Local businesses interested in trading and investment partnerships with Hungarian companies may acquire funding through a credit line worth 510 million euros (Php 27.7 billion) established by a Hungarian bank, according to Hungarian government officials.
The fund was set-up to facilitate business deals between Philippine and Hungarian companies especially in the industries where the Eastern European country has a competitive edge such as agriculture, information technology and water systems.
The announcement was made by at the Philippine-Hungary Business Forum on March 28. The event was attended by representatives from eight Hungarian companies across different sectors as well as local firms.
“I would like to encourage you to take advantage of this credit line which consists of long-term credits with very low interest rates,” Szijjártó said. The funds will be made available through Magyar Export-Import Bank.
The forum was held to mark the reopening of the Hungarian embassy in Manila, 21 years since it was closed in 1995. “We came to the Philippines to establish relations, help Hungarian companies set up businesses and explore opportunities in the country,” Szijjártó said.
The minister said he saw three potential areas of cooperation between the two countries: agriculture, water management, and research and development and information technology.
“We are a landlocked country, with few natural resources, so we have to put emphasis on the skills and creativity of the people, in research and development and IT,” he said.
Trade between the two countries amounts to about $200 million, he added. It’s a relatively small amount compared to other trading partners, but Szijjártó said there is room for improvement. In 2015, Philippine exports to Hungary reached $184 million while imports hit $16 million, according to United Nations trade data.
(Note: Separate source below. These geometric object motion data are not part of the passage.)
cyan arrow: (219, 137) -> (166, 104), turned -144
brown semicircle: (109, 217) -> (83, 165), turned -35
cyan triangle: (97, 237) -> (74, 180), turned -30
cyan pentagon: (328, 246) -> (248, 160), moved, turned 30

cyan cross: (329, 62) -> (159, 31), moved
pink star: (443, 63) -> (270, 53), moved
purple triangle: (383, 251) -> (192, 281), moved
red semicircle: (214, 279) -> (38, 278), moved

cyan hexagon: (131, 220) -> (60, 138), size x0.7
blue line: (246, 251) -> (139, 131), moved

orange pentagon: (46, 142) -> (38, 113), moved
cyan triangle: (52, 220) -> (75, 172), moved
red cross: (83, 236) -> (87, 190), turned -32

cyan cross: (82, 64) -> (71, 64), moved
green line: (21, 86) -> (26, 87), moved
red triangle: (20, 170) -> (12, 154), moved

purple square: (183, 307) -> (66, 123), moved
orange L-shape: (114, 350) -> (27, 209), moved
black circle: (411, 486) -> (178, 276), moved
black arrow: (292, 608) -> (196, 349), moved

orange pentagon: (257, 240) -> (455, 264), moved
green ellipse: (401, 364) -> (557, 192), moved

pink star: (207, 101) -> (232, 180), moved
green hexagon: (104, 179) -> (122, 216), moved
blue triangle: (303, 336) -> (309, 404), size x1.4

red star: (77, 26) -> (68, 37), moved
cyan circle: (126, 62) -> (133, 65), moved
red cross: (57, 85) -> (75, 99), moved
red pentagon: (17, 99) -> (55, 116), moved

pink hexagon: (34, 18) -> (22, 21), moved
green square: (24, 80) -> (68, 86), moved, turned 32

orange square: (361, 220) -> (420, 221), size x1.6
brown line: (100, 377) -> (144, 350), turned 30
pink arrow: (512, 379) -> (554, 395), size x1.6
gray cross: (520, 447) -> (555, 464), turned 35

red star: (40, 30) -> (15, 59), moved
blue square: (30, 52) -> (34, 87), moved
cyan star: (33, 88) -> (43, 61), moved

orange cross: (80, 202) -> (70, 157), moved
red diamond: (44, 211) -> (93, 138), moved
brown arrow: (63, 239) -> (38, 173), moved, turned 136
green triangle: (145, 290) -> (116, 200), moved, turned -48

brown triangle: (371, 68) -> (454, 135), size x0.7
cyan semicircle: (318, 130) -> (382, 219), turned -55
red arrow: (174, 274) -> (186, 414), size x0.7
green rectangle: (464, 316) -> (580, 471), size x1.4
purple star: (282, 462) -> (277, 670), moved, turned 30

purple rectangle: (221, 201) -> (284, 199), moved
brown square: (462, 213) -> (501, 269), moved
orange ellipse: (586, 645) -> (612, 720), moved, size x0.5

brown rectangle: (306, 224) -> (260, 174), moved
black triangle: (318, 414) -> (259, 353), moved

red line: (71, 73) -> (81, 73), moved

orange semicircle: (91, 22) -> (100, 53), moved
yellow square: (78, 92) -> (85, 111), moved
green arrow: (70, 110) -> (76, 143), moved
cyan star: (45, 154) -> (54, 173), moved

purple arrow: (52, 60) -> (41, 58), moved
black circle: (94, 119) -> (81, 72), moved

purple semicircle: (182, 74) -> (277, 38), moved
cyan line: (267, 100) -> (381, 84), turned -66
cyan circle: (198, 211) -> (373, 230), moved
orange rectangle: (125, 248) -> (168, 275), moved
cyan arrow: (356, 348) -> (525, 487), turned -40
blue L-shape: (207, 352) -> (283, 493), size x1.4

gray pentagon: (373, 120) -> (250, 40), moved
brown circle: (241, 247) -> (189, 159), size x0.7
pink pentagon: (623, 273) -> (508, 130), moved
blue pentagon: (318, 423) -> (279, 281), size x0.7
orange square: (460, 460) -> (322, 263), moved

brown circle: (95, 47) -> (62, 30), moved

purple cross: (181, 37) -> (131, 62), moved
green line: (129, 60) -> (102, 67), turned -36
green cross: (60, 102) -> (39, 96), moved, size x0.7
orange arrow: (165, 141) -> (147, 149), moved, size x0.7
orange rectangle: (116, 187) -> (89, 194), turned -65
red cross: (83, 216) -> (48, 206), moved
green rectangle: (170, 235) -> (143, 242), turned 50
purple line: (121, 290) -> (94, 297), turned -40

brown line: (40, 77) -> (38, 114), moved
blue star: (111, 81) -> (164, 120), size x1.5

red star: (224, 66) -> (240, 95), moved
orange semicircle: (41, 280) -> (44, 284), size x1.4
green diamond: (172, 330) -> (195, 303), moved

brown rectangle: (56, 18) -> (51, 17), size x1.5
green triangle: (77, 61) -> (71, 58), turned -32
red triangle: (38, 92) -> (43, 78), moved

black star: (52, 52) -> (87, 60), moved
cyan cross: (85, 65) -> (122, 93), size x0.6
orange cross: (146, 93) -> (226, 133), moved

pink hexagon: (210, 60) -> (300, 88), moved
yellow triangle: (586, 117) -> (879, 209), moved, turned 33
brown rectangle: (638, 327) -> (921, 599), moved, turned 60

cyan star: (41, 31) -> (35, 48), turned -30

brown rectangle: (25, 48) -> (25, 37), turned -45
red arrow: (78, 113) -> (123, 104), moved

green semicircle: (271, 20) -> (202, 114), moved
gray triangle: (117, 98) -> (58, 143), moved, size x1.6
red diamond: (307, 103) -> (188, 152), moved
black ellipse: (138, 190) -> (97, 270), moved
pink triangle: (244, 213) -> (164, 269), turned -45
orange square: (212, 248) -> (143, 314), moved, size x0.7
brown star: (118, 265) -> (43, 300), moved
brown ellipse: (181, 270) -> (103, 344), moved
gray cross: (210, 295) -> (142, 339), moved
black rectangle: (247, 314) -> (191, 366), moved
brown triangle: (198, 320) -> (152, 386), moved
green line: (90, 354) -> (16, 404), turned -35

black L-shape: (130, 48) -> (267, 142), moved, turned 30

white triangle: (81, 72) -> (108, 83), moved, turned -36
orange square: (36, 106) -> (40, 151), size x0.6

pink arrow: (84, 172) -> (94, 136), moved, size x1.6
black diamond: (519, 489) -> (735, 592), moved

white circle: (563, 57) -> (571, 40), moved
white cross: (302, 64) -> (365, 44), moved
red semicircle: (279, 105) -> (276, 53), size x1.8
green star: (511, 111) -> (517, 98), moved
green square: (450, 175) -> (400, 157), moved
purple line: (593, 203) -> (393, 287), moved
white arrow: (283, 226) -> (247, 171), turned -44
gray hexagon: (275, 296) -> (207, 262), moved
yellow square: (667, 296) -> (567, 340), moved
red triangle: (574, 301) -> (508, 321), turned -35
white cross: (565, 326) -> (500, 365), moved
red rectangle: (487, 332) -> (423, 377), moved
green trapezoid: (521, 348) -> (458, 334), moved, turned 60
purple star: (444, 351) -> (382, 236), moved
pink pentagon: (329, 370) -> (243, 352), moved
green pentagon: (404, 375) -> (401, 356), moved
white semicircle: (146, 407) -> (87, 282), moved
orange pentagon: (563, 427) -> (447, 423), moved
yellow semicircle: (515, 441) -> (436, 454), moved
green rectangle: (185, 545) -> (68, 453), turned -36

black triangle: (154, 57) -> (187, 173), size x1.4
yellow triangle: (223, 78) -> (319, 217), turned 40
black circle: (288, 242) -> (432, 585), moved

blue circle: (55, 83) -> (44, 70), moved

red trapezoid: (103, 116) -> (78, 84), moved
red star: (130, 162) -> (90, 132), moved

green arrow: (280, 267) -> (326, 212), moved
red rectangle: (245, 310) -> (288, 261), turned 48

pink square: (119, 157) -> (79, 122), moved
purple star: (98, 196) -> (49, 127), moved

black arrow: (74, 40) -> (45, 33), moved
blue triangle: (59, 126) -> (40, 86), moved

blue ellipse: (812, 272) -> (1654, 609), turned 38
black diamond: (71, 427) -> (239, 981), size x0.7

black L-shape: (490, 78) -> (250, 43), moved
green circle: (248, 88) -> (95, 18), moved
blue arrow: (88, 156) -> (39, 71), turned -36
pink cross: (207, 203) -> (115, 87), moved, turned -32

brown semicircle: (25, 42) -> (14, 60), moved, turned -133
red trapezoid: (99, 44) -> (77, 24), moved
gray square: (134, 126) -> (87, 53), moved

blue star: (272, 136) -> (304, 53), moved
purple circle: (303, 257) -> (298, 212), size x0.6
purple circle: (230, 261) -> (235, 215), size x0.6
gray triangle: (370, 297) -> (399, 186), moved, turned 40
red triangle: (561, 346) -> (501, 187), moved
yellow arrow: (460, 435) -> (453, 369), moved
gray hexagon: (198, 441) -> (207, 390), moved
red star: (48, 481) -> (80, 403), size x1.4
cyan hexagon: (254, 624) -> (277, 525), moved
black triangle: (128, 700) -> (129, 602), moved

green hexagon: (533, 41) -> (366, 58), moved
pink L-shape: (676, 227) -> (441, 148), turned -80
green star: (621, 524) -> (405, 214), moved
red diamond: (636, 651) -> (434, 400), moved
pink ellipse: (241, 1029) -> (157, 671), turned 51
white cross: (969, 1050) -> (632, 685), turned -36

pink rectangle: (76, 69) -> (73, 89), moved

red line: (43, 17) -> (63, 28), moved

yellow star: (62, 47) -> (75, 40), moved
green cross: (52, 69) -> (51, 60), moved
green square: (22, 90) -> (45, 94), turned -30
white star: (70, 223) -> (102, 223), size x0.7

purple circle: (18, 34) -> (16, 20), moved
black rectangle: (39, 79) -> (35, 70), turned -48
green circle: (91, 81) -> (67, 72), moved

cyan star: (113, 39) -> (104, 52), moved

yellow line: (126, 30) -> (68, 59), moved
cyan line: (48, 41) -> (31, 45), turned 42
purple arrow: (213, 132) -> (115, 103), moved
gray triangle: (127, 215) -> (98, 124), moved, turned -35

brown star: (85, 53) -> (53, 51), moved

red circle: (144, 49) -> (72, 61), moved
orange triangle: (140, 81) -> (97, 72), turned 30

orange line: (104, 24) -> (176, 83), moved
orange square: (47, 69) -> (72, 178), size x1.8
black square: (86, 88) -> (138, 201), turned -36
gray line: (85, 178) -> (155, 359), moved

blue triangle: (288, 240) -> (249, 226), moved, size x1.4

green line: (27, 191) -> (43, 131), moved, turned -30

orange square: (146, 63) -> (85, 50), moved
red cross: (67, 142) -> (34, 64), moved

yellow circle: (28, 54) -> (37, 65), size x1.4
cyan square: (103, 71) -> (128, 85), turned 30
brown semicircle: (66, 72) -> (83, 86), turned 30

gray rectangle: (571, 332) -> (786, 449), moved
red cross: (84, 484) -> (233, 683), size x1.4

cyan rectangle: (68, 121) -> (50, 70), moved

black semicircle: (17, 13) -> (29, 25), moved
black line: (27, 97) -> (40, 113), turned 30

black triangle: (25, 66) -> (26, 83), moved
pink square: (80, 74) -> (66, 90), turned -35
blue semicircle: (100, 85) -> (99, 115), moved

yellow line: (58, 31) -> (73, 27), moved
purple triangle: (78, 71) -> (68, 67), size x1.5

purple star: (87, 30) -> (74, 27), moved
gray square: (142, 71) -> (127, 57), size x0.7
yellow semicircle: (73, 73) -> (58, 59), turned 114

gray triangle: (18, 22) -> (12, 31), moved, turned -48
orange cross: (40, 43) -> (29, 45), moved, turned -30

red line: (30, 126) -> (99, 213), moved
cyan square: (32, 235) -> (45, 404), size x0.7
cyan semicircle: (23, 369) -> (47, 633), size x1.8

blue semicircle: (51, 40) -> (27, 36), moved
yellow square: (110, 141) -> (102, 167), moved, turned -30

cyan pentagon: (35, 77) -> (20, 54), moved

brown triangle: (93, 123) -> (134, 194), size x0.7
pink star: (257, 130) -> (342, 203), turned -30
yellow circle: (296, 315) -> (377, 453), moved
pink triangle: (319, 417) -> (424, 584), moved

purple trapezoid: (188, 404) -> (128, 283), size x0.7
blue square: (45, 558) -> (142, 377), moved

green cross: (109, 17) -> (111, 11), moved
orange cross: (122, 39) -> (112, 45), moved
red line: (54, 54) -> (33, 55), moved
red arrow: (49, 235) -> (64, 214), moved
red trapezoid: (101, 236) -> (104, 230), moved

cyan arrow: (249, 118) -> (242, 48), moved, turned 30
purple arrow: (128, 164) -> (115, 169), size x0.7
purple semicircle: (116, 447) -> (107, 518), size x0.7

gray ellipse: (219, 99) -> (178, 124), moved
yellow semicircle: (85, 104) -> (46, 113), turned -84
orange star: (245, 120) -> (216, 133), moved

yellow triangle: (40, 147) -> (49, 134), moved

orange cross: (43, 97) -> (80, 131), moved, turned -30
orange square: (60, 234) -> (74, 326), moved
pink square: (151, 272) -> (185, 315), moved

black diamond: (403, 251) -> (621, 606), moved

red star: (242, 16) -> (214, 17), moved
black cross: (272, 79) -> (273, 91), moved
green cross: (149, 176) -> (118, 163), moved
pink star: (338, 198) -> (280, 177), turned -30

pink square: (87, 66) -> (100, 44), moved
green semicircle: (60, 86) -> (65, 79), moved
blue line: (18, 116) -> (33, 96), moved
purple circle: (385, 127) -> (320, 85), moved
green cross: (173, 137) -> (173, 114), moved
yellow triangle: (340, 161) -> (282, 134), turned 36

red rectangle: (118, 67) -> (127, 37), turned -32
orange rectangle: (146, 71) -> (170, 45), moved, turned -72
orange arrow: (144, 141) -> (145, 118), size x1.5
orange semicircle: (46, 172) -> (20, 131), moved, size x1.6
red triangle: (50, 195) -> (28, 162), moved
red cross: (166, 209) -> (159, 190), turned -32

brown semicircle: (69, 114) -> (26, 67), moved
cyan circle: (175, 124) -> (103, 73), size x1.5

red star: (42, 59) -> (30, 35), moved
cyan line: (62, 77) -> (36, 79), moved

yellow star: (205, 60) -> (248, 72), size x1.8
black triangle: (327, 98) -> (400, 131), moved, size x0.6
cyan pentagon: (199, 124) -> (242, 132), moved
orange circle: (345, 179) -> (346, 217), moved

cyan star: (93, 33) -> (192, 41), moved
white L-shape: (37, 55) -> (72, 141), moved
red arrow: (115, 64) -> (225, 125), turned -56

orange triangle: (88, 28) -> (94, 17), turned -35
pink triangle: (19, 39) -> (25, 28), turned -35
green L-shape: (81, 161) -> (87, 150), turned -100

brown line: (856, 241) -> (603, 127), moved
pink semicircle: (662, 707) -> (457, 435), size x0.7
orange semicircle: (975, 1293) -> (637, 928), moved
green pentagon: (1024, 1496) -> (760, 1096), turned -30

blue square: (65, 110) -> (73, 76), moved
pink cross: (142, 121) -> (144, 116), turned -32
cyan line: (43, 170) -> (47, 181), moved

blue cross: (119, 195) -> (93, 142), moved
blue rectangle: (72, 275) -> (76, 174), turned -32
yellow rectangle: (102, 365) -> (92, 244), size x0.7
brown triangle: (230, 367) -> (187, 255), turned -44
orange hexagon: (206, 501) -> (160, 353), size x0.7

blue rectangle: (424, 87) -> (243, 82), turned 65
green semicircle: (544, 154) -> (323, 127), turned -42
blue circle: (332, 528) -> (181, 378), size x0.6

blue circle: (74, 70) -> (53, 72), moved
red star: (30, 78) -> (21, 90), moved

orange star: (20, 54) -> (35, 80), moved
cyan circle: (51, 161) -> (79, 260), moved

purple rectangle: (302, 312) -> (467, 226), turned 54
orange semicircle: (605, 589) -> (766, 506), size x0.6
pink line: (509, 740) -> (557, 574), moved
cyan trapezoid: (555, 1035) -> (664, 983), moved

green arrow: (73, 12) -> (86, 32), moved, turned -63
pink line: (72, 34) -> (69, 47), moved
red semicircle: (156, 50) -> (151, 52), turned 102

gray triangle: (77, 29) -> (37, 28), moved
The two countries signed two agreements promoting economic cooperation. First was a memorandum of understanding between the Philippine Chamber of Commerce and Industry and its Hungarian counterpart to explore business and investment opportunities. Szijjártó and DTI Undersecretary Rowel Barba also signed the Philippines-Hungary Economic Cooperation Agreement, which calls for the establishment of a Joint Economic Commission between the two countries.
Szijjártó also announced that three Hungarian companies were awarded licenses to export meat to the Philippines. He said this was good news considering how Hungary has one of the strictest regulatory food security policies in Europe.
The Hungarian Foreign Minister met with President Rodrigo Duterte the previous day to discuss future avenues of cooperation.
While the diplomatic section of the Hungarian Embassy is already operational, the consular section, responsible for the issuance of visas and authentication of documents will commence operations in April. The embassy is headed by Ambassador József Bencze, who previously served as Ambassador of Hungary to Skopje, Macedonia between 2011-2016 and Hungary’s National Chief of Police between 2007-2010.